CB: I think it’s important to realize that we’re talking a lot about cardioversion. It’s an important part of what we talked about in our piece, but not all patients who come to the ED with a primary problem with atrial fibrillation are going to be eligible for cardioversion. It’s going to be significant, but it’s actually not the majority of patients. Perhaps they’ll have an active comorbidity like acute decompensated heart failure and it really does merit hospitalization, or they’ll have an unknown or long duration of atrial fibrillation that would make cardioversion unsafe from a thromboembolic risk perspective. So that’s a big piece of the pathway identifying eligible patients for cardioversion. Once you have identified the patients who are eligible and then actually cardiovert them and send them home, then that’s where you’re really bending the curve around the hospitalization or admission trends. You can decrease the admission rate by about 20% to 40%, as some previous studies have suggested, and you probably would expect that the lack of hospitalization really drives down cost production, because time in the hospital is quite costly in the United States. So being able to get someone directly home from the emergency department versus what would typically be a two- to three-day hospitalization really does end up reducing costs.

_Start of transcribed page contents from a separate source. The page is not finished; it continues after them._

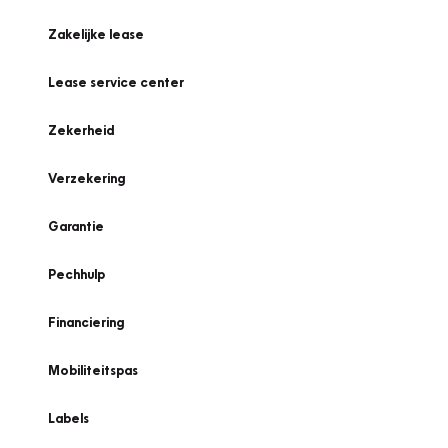
Zakelijke lease
Lease service center
Zekerheid
Verzekering
Garantie
Pechhulp
Financiering
Mobiliteitspas
Labels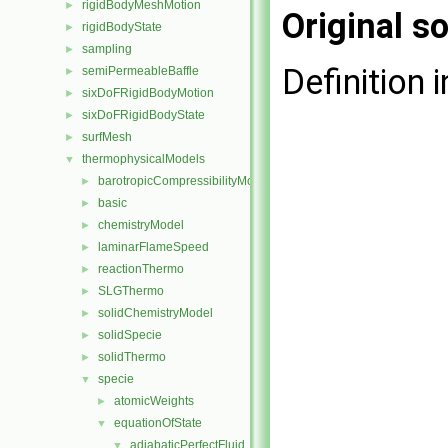
rigidBodyMeshMotion
►
Original so
rigidBodyState
►
sampling
►
Definition i
semiPermeableBaffle
►
sixDoFRigidBodyMotion
►
sixDoFRigidBodyState
►
surfMesh
►
thermophysicalModels
▼
barotropicCompressibilityModel
►
basic
►
chemistryModel
►
laminarFlameSpeed
►
reactionThermo
►
SLGThermo
►
solidChemistryModel
►
solidSpecie
►
solidThermo
►
specie
▼
atomicWeights
►
equationOfState
▼
adiabaticPerfectFluid
▼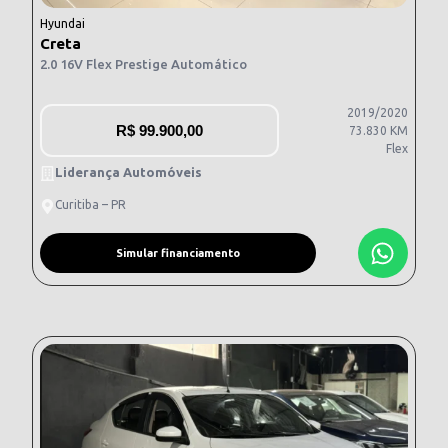
Hyundai
Creta
2.0 16V Flex Prestige Automático
2019/2020
R$
99.900,00
73.830 KM
Flex
Liderança Automóveis
Curitiba – PR
Simular financiamento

What is the role of the emergency department in the management of atrial fibrillation, and why is the emergency physician integral in the care of atrial fibrillation?
DB: I think one of the major roles of the emergency department, especially as a resident, is making sure the patients have their rates controlled, making sure they’re properly anticoagulated if they need to be based on their comorbidities, and also, in terms of the management of AF, if they need to be hospitalized or not. So that is the first role that we have as emergency physicians, because we need to help decrease hospitalizations, reduce costs, and hopefully provide fewer thromboembolic events in patients. Also, I think closing the gap between the usual care for patients with AF and best practices involves the ED in terms of collaborating via a multidisciplinary approach in the management of AF. Providing good emergency department care and a good plan for patients depending on where they go — whether they go home or whether they go into the hospital — and having the patients understand that plan and then implementing that plan is the emergency department’s key role, because a lot of patients will present with new-onset atrial fibrillation or AF exacerbations, and determining the difference between those two and how to care for the patient is key.
Thank you again for your time today. Is there anything else that you’d like to add?
CB: I would just add that the care of atrial fibrillation patients in the emergency department is really a tremendous opportunity to develop deep collaborations between staff in the emergency department and other specialty groups, in particular cardiology. Those extend into other populations of patients, such as patients presenting with chest pain or congestive heart failure. You can then create this virtuous cycle of collaboration where you’re expediting care for patients who most need it, and you’re avoiding hospitalizations when alternative pathways aren’t available. That has certainly been my experience at my own hospital. I would encourage champions and leaders from the emergency department and other specialty groups such as cardiology to really start having those conversations to build these pathways.
DB: I agree as well. Our cardiologists at the Brigham are very happy to come by our emergency department observation unit and take care of those patients properly, and I think that is huge for the care of these patients.